- Action item: Would you please copy the part of the material below that opens with the line containing "kommer att finnas" and closes with the line containing "nätverkande. Och så kommer man kunna boka in"? Copy it exactly, and only it.

- Dataset:

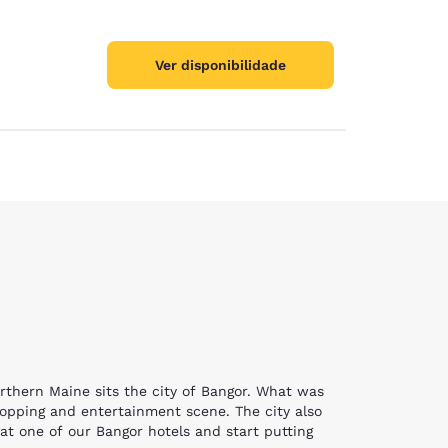
Ver disponibilidade
orthern Maine sits the city of Bangor. What was
opping and entertainment scene. The city also
at one of our Bangor hotels and start putting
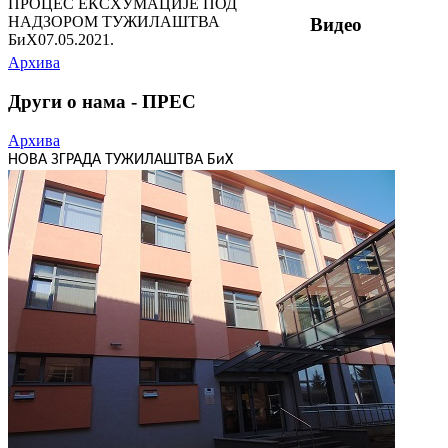
ПРОЦЕС ЕКСХУМАЦИЈЕ ПОД
НАДЗОРОМ ТУЖИЛАШТВА
Видео
БиХ
07.05.2021.
Архива
Други о нама - ПРЕС
Архива
НОВА ЗГРАДА ТУЖИЛАШТВА БиХ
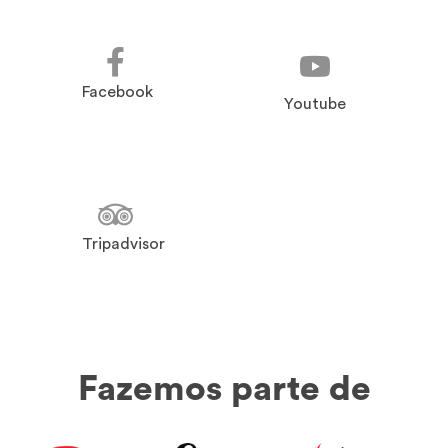
Facebook
Youtube
Tripadvisor
Fazemos parte de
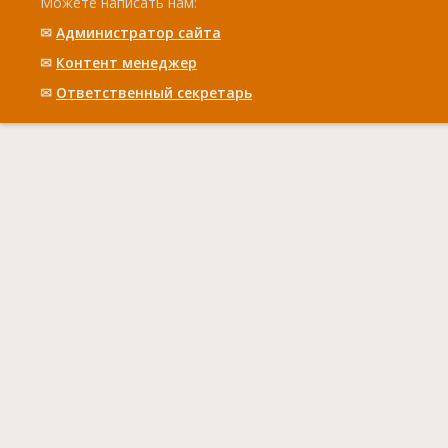
Можете написать нам:
✉
Администратор сайта
✉
Контент менеджер
✉
Ответственный cекретарь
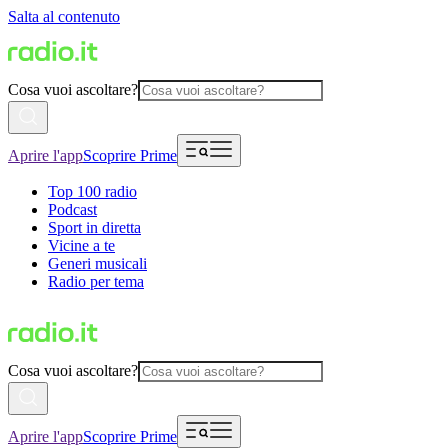
Salta al contenuto
Cosa vuoi ascoltare?
Aprire l'app
Scoprire Prime
Top 100 radio
Podcast
Sport in diretta
Vicine a te
Generi musicali
Radio per tema
Cosa vuoi ascoltare?
Aprire l'app
Scoprire Prime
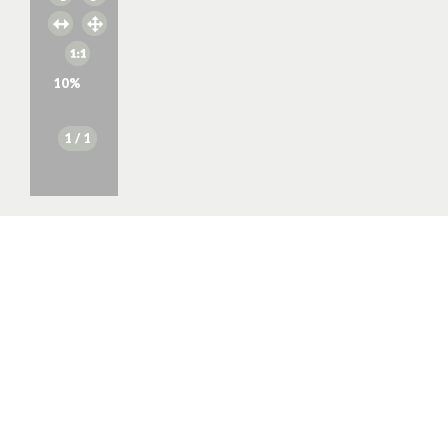
10
%
1
/ 1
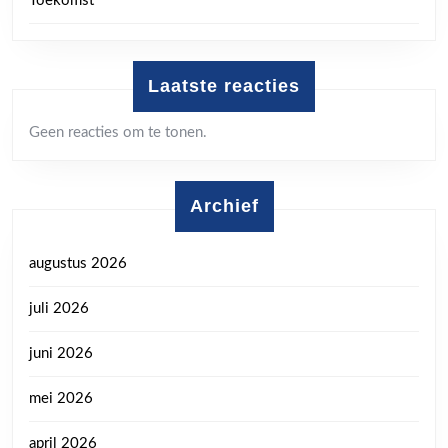
Toekomst
Laatste reacties
Geen reacties om te tonen.
Archief
augustus 2026
juli 2026
juni 2026
mei 2026
april 2026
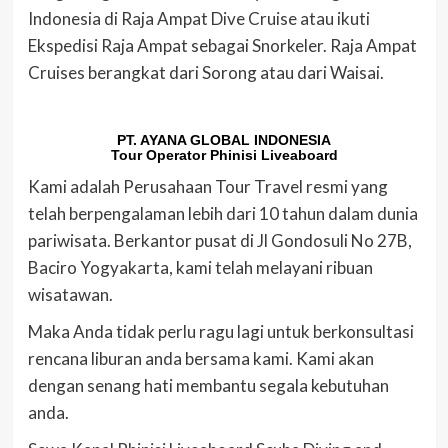
Indonesia di Raja Ampat Dive Cruise atau ikuti
Ekspedisi Raja Ampat sebagai Snorkeler. Raja Ampat
Cruises berangkat dari Sorong atau dari Waisai.
PT. AYANA GLOBAL INDONESIA
Tour Operator Phinisi Liveaboard
Kami adalah Perusahaan Tour Travel resmi yang
telah berpengalaman lebih dari 10 tahun dalam dunia
pariwisata. Berkantor pusat di Jl Gondosuli No 27B,
Baciro Yogyakarta, kami telah melayani ribuan
wisatawan.
Maka Anda tidak perlu ragu lagi untuk berkonsultasi
rencana liburan anda bersama kami. Kami akan
dengan senang hati membantu segala kebutuhan
anda.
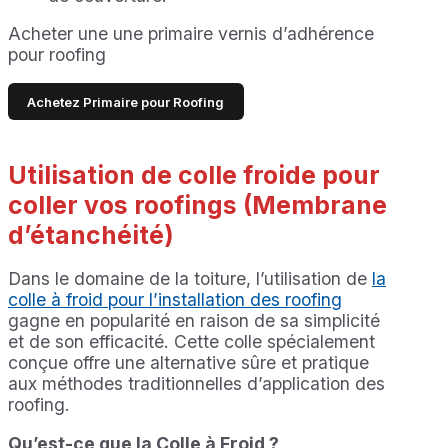
Acheter une une primaire vernis d’adhérence
pour roofing
Achetez Primaire pour Roofing
Utilisation de colle froide pour
coller vos roofings (Membrane
d’étanchéité)
Dans le domaine de la toiture, l’utilisation de
la
colle à froid pour l’installation des roofing
gagne en popularité en raison de sa simplicité
et de son efficacité. Cette colle spécialement
conçue offre une alternative sûre et pratique
aux méthodes traditionnelles d’application des
roofing.
Qu’est-ce que la Colle à Froid ?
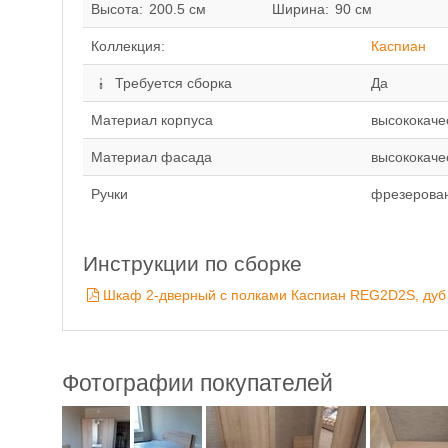
Высота:
200.5 см
Ширина:
90 см
Коллекция:
Каспиан
Требуется сборка
Да
Материал корпуса
высококаче
Материал фасада
высококач
Ручки
фрезерова
Инструкции по сборке
Шкаф 2-дверный с полками Каспиан REG2D2S, дуб
Фотографии покупателей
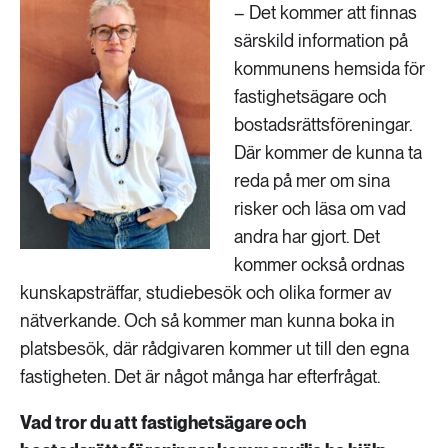
– Det kommer att finnas
särskild information på
kommunens hemsida för
fastighetsägare och
bostadsrättsföreningar.
Där kommer de kunna ta
reda på mer om sina
risker och läsa om vad
andra har gjort. Det
kommer också ordnas
kunskapsträffar, studiebesök och olika former av
nätverkande. Och så kommer man kunna boka in
platsbesök, där rådgivaren kommer ut till den egna
fastigheten. Det är något många har efterfrågat.
Vad tror du att fastighetsägare och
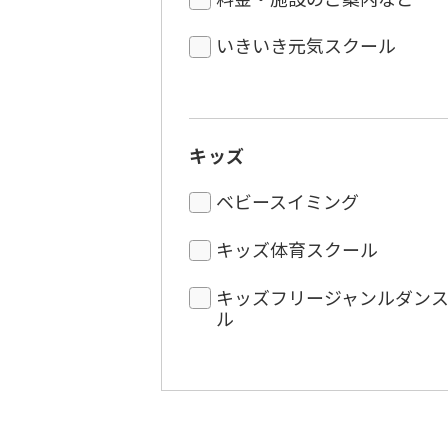
いきいき元気スクール
キッズ
ベビースイミング
キッズ体育スクール
キッズフリージャンルダン
ル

- Reply:
– Det kommer att finnas
särskild information på
kommunens hemsida för
fastighetsägare och
bostadsrättsföreningar.
Där kommer de kunna ta
reda på mer om sina
risker och läsa om vad
andra har gjort. Det
kommer också ordnas
kunskapsträffar, studiebesök och olika former av
nätverkande. Och så kommer man kunna boka in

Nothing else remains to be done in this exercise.